December 1998 News


Peace and Tourists returning to Jammu and Kashmir, says Army

16th December 1998
The Times of India

MUMBAI: Peace is gradually returning to the Jammu and Kashmir valley, Major General H.S. Mangat, of the Jammu and Kashmir Light Infantry Regiment (JAKLI) said here on Tuesday.

In an informal chat with newsmen, after a ceremony that signalled the affiliation of the Indian Navy's guided missile frigate,``INS Ganga'' with JAKLI, Major General Mangat said that tourist inflow to the valley was also increasing, and this clearly indicated that the situation in the valley was improving.

He recalled that at one time Srinagar used to ``retire'' by 5.30 p.m.. But, now, with life coming back to normal, many of the establishments in Srinagar were open till 9.30 p.m. ``Leh is full of tourists,'' he informed.

Another JAKLI official R. E. Williams said that the army's recruitment rallies in the valley were met by phenomenal responses despite occasional threats from militants.

Earlier, addressing a gathering aboard ``INS Ganga,'' Major General Mangat described the affiliation of ``INS Ganga'' with JAKLI as a historic event. ``The youngest regiment of the Indian army is being honoured,'' he said, while adding that it was the only unit in which had all the troops were from Jammu and Kashmir. Another unique aspect of the battalion was that a temple, masjid and a gurudwara are housed in a single complex, he said.
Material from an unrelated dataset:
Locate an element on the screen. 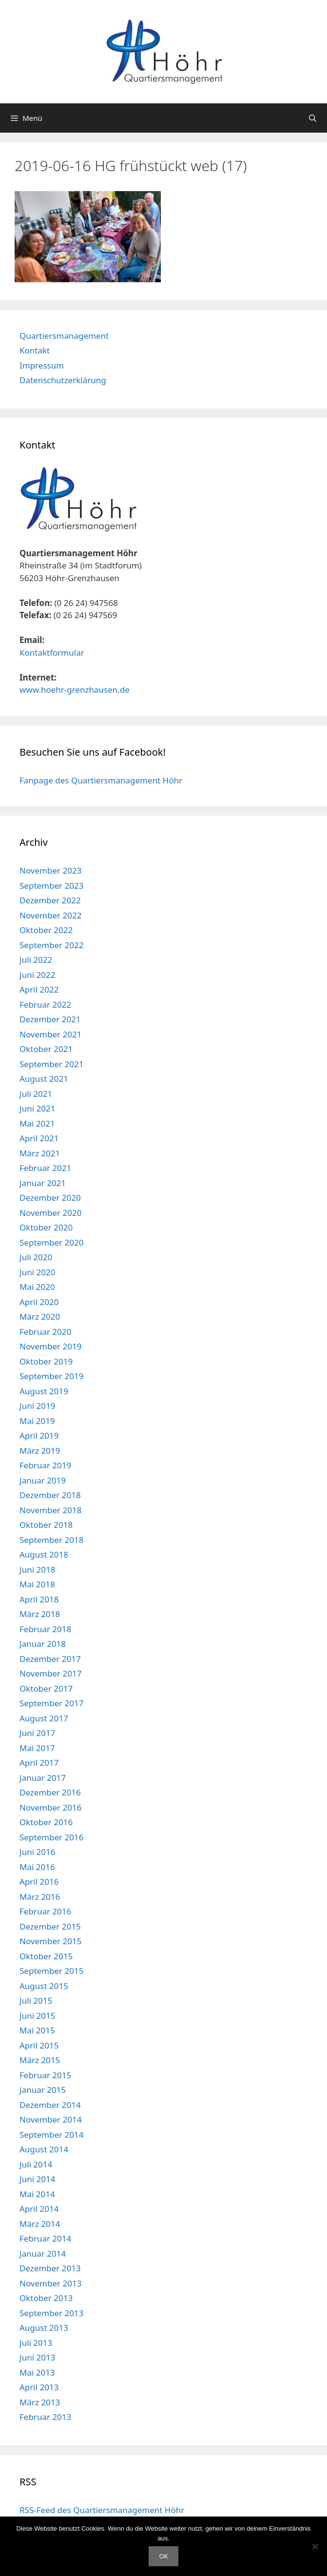 The height and width of the screenshot is (2576, 327). April 2019 is located at coordinates (38, 1435).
The main purpose of such inter-service affiliations is to provide a clear idea of the harsh realities of frontline operations. This will help foster greater understanding and feeling of togetherness among service personnel.

According to a special brochure published on the occasion, in 1962 the JAKLI regiment played a key role in the Indo-China war, and in 1965, it was involved in the capture of the Pakistani post, ``Sher Pahar''. It also successfully defended Kargil, Gurez and Kalal sectors. In the 1971 war with Pakistan, four battalions of the regiment were awarded battle and theatre honours.

JAKLI participated in the Sri Lanka operation code named ``Operation Pawan.'' During ``Operations Meghdoot,'' on June 26, 1987, it captured a Pakistani post, ``Quaid,'' located at an altitude of 21,000 feet. After this successful feat, the post was renamed after Subedar Bana Singh, who played a key role in this tough operation. At present, he is the only serving Param Veer Chakra awarded.

Speaking to newsmen on Tuesday, Subedar Major Singh recalled that he had volunteered to be a member of a task force which had been set up to deal with intrusions in the Siachen Glacier. ``The post was virtually an impregnable glacier fortress with ice walls which were 1,500 feet on both sides,'' he said.

In a carefully-executed operation, he said that he led his team through an extremely difficult and hazardous route. ``Moving from trench to trench, we lobbied hand grenades, charged with bayonets and cleared the post of all intruders,'' he said.

Addressing the gathering, Rear Admiral Suresh Mehta, Flag Officer, Commanding, Western Fleet, said that apart from operational affiliation between ``INS Ganga'' and JAKLI, there should also be an affiliation of spirits between men on the ship and those of JAKLI as it augured well for the security of the nation. ``It will be on the front line that our togetherness will be tested. We have had operational co-ordination, but so far it has been in small areas. This needs to be further strengthened,'' he added.